Overheads. The overheads of the SLEECVAL validation depend on the complexity and size of the SLEEC specifications, which preliminary discussions with stakeholders suggested might include between several tens and a few hundred rules. In our evaluation, the checks of the 27 assertions from the assistive robot case study and of the 63 assertions from the firefighter drone case study were performed in under 30s and 70s, respectively, on a standard MacBook laptop. As the number of checks is quadratic in the size of the SLEEC rule set, the time required to validate a fully fledged rule set of, say, 100–200 rules should not exceed tens of minutes on a similar machine.

Fig. 4.
figure 4

Conflicting rules for the firefighter drone case study.

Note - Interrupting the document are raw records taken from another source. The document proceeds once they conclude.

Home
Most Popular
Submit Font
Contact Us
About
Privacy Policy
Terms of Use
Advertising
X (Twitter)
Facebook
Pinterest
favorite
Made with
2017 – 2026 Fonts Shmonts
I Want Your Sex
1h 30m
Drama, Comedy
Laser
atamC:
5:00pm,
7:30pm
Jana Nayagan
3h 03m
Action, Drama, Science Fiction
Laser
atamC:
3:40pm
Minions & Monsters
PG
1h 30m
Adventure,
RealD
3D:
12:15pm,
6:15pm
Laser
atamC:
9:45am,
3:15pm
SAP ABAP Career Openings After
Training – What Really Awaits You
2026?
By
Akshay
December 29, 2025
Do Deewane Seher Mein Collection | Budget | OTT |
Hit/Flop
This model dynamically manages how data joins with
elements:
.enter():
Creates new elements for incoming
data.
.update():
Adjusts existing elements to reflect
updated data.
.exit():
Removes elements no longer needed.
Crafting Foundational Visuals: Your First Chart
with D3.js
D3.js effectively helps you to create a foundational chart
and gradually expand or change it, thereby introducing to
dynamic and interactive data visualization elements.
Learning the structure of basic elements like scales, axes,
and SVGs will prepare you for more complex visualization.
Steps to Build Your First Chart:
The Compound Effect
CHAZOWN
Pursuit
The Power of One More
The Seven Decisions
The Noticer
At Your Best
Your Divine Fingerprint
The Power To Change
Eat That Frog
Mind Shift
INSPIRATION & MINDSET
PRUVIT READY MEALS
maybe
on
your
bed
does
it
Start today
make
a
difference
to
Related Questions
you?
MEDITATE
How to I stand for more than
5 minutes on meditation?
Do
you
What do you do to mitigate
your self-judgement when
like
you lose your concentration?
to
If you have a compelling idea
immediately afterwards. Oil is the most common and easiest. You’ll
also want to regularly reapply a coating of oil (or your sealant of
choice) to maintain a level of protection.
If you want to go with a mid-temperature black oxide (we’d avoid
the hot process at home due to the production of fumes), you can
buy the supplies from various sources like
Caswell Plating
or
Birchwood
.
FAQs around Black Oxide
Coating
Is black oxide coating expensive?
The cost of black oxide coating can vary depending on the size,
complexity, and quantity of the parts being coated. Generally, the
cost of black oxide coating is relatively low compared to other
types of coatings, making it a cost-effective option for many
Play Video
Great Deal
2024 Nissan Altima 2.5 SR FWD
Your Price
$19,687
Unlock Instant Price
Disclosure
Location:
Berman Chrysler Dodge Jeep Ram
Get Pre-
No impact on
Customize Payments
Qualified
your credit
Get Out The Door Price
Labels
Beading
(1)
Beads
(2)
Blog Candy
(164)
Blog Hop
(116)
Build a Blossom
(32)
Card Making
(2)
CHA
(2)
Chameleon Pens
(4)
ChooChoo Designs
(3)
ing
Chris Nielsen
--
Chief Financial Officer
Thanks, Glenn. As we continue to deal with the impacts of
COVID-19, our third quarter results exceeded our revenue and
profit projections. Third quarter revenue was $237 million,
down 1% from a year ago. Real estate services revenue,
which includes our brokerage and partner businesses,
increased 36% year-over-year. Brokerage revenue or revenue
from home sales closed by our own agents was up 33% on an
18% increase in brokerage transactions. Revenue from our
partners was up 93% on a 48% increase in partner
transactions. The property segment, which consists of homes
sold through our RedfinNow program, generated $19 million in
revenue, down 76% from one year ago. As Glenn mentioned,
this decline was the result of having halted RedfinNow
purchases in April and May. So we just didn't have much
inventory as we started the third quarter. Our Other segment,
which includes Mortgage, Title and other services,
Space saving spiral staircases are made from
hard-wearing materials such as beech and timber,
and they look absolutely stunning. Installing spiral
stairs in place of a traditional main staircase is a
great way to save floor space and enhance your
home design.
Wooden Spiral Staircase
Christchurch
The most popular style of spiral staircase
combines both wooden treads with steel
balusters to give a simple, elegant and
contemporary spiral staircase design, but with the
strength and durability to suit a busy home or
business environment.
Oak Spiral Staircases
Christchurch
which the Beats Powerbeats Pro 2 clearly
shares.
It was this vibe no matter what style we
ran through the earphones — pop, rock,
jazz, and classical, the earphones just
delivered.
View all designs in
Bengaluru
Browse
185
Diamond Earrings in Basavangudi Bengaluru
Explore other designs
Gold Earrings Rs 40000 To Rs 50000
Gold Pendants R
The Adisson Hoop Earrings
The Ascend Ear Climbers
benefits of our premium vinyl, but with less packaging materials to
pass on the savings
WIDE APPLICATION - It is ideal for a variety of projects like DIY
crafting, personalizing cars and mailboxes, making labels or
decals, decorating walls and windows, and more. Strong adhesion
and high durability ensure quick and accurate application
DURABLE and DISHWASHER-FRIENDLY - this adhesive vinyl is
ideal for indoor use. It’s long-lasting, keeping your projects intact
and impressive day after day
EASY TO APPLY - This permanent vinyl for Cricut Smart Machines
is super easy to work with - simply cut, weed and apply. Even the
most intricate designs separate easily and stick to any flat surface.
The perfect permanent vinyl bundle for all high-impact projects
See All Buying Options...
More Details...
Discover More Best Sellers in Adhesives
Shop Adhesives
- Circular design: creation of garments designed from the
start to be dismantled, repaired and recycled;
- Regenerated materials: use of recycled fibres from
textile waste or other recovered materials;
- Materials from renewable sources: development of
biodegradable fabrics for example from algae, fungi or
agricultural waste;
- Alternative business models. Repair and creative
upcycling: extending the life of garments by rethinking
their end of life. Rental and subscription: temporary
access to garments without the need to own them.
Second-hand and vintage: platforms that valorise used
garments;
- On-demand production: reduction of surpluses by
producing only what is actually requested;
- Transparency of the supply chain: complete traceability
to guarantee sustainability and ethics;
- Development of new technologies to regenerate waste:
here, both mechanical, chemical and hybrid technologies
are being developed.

Usability. We have conducted a preliminary study in which we have asked eight tool users (including lawyers, philosophers, computer scientists, roboticists and human factors experts) to assess the SLEECVAL usability and expressiveness, and to provide feedback to us. In this trial, the users were asked to define SLEEC requirements for autonomous agents used in their projects, e.g. autonomous cars and healthcare systems. The feedback received from these users can be summarized as follows: (1) SLEECVAL is easy to use and the language is intuitive; (2) The highlighting of keywords, errors messages and warnings is particularly helpful in supporting the definition of a comprehensive and valid SLEEC specification; (3) Using the FDR4 output (e.g., counterexamples) directly is useful as a preliminary solution, but more meaningful messages are required to make rule conflicts and redundancies easier to comprehend and fix.

4 Conclusion

We have introduced SLEECVAL, a tool for definition and validation of normative rules for autonomous agents. SLEECVAL uses a DSL for encoding of timed SLEEC requirements, and provides them with a tock-CSP semantics that is automatically calculated by SLEECVAL, as are checks for conflicts and redundancy between rules. We also presented the results from the SLEECVAL use for an assistive dressing robot and a firefighter drone.

In the future, we will consider uncertainty in the agents and their environments by extending the SLEEC DSL with probability constructs. Additionally, we will develop a mechanism to annotate rules with labels that can be used to provide more insightful feedback to SLEEC experts. Finally, a systematic and comprehensive user study is also planned as future work. Our vision is to automate the whole process in Fig. 3 with a suggestive feedback loop allowing users to address validation issues within their rule sets.